## Main Goal: Finding the Optimal House Price Based on House Location

### Target Interest: Real Estate Investor

The main objective of this analysis is to determine the optimal house price, with a specific focus on the influence of house location. This analysis is conducted to cater to the interests of a real estate investor.

#### Key Objectives:

1. **Price Determination**: Determine the ideal price range for houses, taking into account their respective locations within the target market.

2. **Location Analysis**: Analyze the impact of house location, including factors such as neighborhoods, districts, or regions, on house prices.

3. **Investment Insights**: Provide valuable insights for real estate investors to make informed investment decisions, including identifying areas with potential for appreciation.

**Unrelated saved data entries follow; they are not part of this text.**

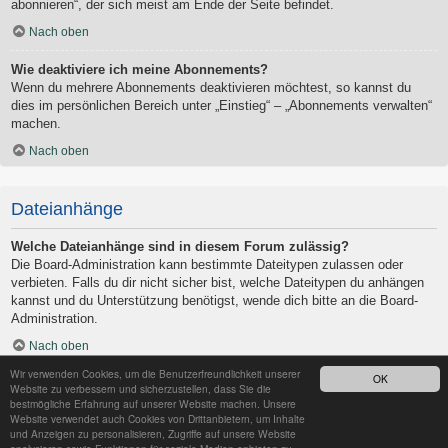
abonnieren“, der sich meist am Ende der Seite befindet.
Nach oben
Wie deaktiviere ich meine Abonnements?
Wenn du mehrere Abonnements deaktivieren möchtest, so kannst du
dies im persönlichen Bereich unter „Einstieg“ – „Abonnements verwalten“
machen.
Nach oben
Dateianhänge
Welche Dateianhänge sind in diesem Forum zulässig?
Die Board-Administration kann bestimmte Dateitypen zulassen oder
verbieten. Falls du dir nicht sicher bist, welche Dateitypen du anhängen
kannst und du Unterstützung benötigst, wende dich bitte an die Board-
Administration.
Nach oben
Wir verwenden Cookies, um die Benutzerfreundlichkeit unserer
OK
Kann ich eine Übersicht all meiner Dateianhänge erhalten?
Website zu verbessern und sicherzustellen, dass Sie die
Um eine Liste all deiner Dateianhänge zu erhalten, gehe in den
bestmögliche Erfahrung auf unserer Website machen. Unsere
Website verwendet auch Cookies von Drittanbietern, um Inhalte
persönlichen Bereich. Dort findest du unter „Einstieg“ einen Punkt
und Anzeigen zu personalisieren, Zugriffe auf unsere Website
„Dateianhänge verwalten“, über den du eine Liste deiner Dateianhänge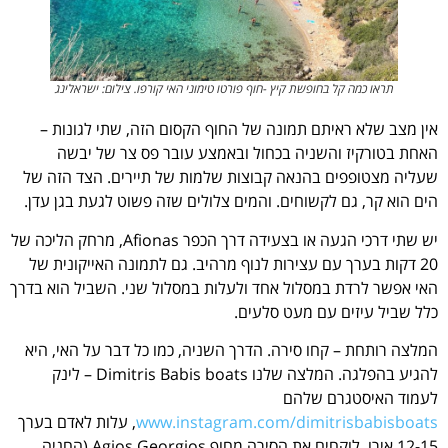
תראו כמה קל בחופשת קיץ -חוף פורטו טימוני האי קורפו. צילום: ישראלינג
אין מצב שלא ראיתם תמונה של החוף הקסום הזה, שתי לגונות –
האחת בטורקיז והשניה בכחול ובאמצע עובר פס צר של יבשה
שעליה מצטופפים בהנאה קבוצות שלמות של תיירים. הצד הזה של
הים הוא קר, גם לקשוחים. והמים צלולים שזה פשוט לגעת בגן עדן.
יש שתי דרכי הגעה או בצעידה דרך הכפר Afionas, מרחק הליכה של
20 דקות בערך עם עצירות לנוף מרהיב. גם לתמונה האייקונית של
האי אפשר לרדת במסלול אחד ולעלות במסלול שני. השביל הוא בדרך
כלל שביל עיזים עם מעט סלעים.
המלצה רותחת – קחו סירה. הדרך השניה, כמו כל דבר על האי, היא
להגיע בהפלגה. המלצה שלנו Dimitris Babis boats – לינק
לעמוד האיסטגרם שלהם
www.instagram.com/dimitrisbabisboats
, עלות לאדם בערך
12-15 אירו. לוקחים את הסירה מחוף Agios Georgios (החניה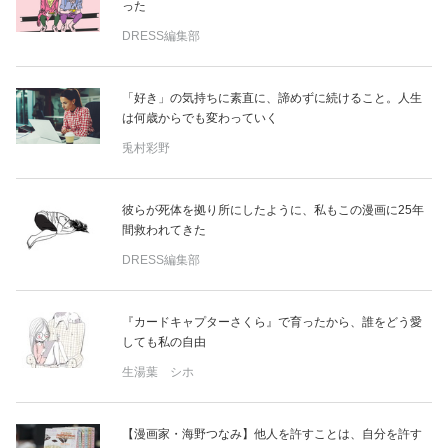
った
DRESS編集部
「好き」の気持ちに素直に、諦めずに続けること。人生
は何歳からでも変わっていく
兎村彩野
彼らが死体を拠り所にしたように、私もこの漫画に25年
間救われてきた
DRESS編集部
『カードキャプターさくら』で育ったから、誰をどう愛
しても私の自由
生湯葉 シホ
【漫画家・海野つなみ】他人を許すことは、自分を許す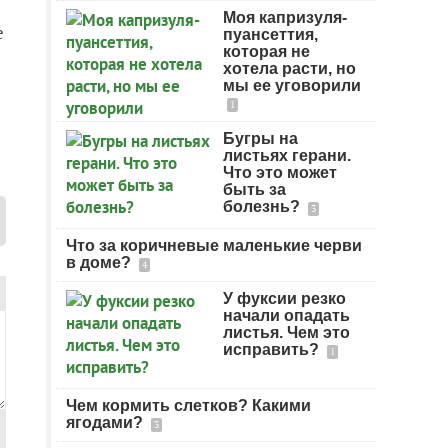
Моя капризуля-
е
пуансеттия,
которая не
хотела расти, но
мы ее уговорили
1
Бугры на
листьях герани.
Что это может
быть за
болезнь?
3
Что за коричневые маленькие черви
в доме?
4
У фуксии резко
начали опадать
листья. Чем это
исправить?
1
Чем кормить слетков? Какими
ягодами?
3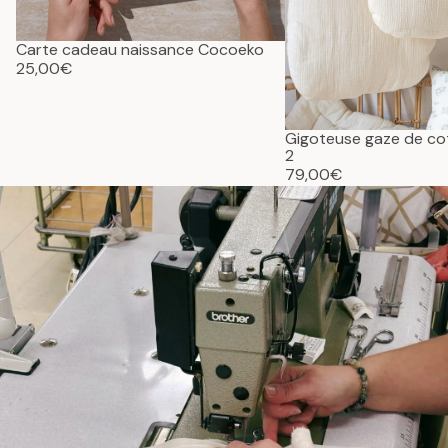
Carte cadeau naissance Cocoeko
25,00€
Gigoteuse gaze de c
2
79,00€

This analysis aims to assist real estate investors in making data-driven choices by considering both house prices and location as key factors in their investment strategy.



In [None]:
import pandas as pd
import numpy as np
import matplotlib.pyplot as plt
import seaborn as sns
import plotly.express as px

In [None]:
# Read the CSV file 'NY-House-Dataset.csv' from the specified Kaggle input directory

source = pd.read_csv(r"/kaggle/input/new-york-housing-market/NY-House-Dataset.csv")
source

# Filtering data and Finding Missing values

In [None]:
# Define a list of column names to be filtered from the original DataFrame
# These columns are related to various attributes of properties in the New York housing market
cols_to_filter = ['TYPE', 'PRICE', 'BEDS', 'BATH', 'STATE', 'PROPERTYSQFT',
                  'ADMINISTRATIVE_AREA_LEVEL_2', 'LOCALITY',
                  'SUBLOCALITY', 'STREET_NAME', 'LONG_NAME',
                  'LATITUDE', 'LONGITUDE']

# Create a new DataFrame 'filtered_df' by selecting only the columns listed in 'cols_to_filter'
# from the original DataFrame 'source'
# This results in a DataFrame that contains only the relevant information as specified in 'cols_to_filter'
filtered_df = source[cols_to_filter]

# Display the 'filtered_df' DataFrame
# This will show the contents of the selected columns in a tabular format
filtered_df


In [None]:
# The output from 'filtered_df.info()' shows that all columns have the same number of non-null entries as the total number of rows
# This indicates that there are no missing values in any of the columns in 'filtered_df'
# This completeness of data is beneficial for analysis as it avoids the need for handling missing values

filtered_df.info()

# Initial statistics on the data

In [None]:
# Use the 'describe' method on 'filtered_df' to get a statistical summary of its numeric columns
filtered_df.describe()

### Summary of `filtered_df` using `describe()`

The `describe()` function provides a statistical summary of the DataFrame `filtered_df`. This summary includes count, mean, standard deviation (std), minimum (min), 25th percentile, 50th percentile (median), 75th percentile, and maximum (max) for each numeric column.

#### Insights:

1. **Count**: All columns have 4801 non-null entries, indicating a consistent data set across all columns.

2. **Mean**:
   - The average (mean) price of properties is approximately 2.36 million, suggesting a dataset with potentially high-value properties.
   - The average number of bedrooms is around 3.36, and bathrooms around 2.37, indicating that the properties are relatively spacious.
   - The mean property square footage is approximately 2184.21 sqft, supporting the notion of relatively large properties in the dataset.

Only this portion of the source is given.